Il convient de ne pas réduire cet homme à cette anecdote. Ce que le document dit d’autre est plus révélateur sur le plan politique. Selon les services de renseignement américains, Mojtaba « travaille dans l’ombre de son père » au bureau du Guide suprême, l’accompagne dans ses déplacements à travers l’Iran, et exerce « un contrôle notable sur l’accès » à sa personne. Il est décrit comme « un dirigeant et gestionnaire capable et fort, qui pourrait un jour hériter d’une partie au moins du leadership national » — une évaluation qui s’est révélée prémonitoire. Il est également décrit comme étant « proche et bien informé » des affaires des hauts commandants des Gardiens de la Révolution.
Sa faiblesse principale, toujours selon le même document, est d’ordre religieux : Mojtaba n’a jamais atteint le rang de mujahid dans ses études islamiques, encore moins celui d’ayatollah. Ce déficit de légitimité théologique dans un système où le Guide suprême est censé être la plus haute autorité religieuse du pays n’est pas anecdotique. Le rapport note d’ailleurs que « Mojtaba semble conscient de ses propres limites et ne paraît pas déterminé à devenir le seul dirigeant suprême par ses propres mérites ».
C’est précisément ce point qui rend sa désignation si contestable sur le plan doctrinal. Le régime iranien s’est lui-même longtemps opposé au principe d’une succession dynastique — ce qui lui permettait de se distinguer des monarchies du Golfe. Élire le fils du Guide suprême défunt comme successeur représente une rupture avec cette rhétorique fondatrice. Selon les informations disponibles, la réunion du Conseil des experts qui a entériné ce choix s’est tenue en urgence et sous contrainte : le bâtiment prévu pour la séance avait été frappé, les membres ont dû se connecter à distance, et la décision a été prise sous forte pression des Gardiens.

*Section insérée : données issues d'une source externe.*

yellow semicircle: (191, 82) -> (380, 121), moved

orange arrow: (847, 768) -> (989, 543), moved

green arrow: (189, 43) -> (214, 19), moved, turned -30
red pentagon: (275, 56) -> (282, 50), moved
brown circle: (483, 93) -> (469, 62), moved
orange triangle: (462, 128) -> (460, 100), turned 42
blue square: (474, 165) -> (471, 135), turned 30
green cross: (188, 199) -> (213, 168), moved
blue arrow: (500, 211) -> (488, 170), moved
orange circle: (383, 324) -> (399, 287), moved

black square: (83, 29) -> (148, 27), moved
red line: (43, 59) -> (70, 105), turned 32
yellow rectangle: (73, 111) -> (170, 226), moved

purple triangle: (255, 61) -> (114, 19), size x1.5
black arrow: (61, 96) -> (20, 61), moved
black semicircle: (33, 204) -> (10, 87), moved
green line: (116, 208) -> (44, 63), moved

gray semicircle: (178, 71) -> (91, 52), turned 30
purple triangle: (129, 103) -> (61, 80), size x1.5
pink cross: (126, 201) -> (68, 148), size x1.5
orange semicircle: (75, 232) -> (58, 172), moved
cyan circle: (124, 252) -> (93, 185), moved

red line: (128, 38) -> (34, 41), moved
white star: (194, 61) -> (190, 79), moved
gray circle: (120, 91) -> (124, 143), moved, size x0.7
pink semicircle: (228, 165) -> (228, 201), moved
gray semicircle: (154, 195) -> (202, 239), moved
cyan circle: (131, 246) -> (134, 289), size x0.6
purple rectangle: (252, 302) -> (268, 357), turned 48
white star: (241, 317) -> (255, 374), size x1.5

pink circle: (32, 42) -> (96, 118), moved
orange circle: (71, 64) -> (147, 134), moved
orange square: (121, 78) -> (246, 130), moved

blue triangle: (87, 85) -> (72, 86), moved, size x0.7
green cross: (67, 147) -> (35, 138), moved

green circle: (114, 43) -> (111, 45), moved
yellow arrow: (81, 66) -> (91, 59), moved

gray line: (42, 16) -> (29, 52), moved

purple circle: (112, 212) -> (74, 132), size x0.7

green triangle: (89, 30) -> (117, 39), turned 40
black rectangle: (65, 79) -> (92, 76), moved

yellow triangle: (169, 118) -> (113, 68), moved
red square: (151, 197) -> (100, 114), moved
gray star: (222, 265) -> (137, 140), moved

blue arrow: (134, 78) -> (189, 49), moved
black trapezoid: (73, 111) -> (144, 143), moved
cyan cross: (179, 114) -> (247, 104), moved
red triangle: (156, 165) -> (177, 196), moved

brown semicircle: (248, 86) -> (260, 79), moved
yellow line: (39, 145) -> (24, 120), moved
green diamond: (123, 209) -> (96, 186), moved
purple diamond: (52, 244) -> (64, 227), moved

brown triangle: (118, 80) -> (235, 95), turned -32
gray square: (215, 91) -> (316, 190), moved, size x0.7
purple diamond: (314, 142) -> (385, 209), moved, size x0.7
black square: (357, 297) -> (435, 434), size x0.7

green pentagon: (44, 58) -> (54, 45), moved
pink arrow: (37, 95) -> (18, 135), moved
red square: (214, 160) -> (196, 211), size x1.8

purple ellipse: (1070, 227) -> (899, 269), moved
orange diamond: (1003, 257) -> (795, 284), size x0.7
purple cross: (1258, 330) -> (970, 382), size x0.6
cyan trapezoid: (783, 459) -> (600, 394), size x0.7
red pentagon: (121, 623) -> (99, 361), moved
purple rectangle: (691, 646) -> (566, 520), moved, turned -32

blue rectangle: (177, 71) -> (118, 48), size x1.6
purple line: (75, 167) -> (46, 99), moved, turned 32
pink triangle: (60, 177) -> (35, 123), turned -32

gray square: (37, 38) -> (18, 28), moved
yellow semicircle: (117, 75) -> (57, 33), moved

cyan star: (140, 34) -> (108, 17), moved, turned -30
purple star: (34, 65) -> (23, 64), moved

À cela s’ajoute un profil financier controversé. En janvier, des rapports indiquaient que Mojtaba avait transféré 328 millions de dollars vers Dubaï via des cryptomonnaies, une fortune accumulée notamment grâce à des taxes prélevées sur le pétrole vendu à la Chine et à l’Inde. Il posséderait également une propriété d’une valeur de 40 millions de dollars dans la « Billionaires’ Row » londonienne, des terrains près de Mashhad, une flotte de Mercedes, un hélicoptère privé et un avion.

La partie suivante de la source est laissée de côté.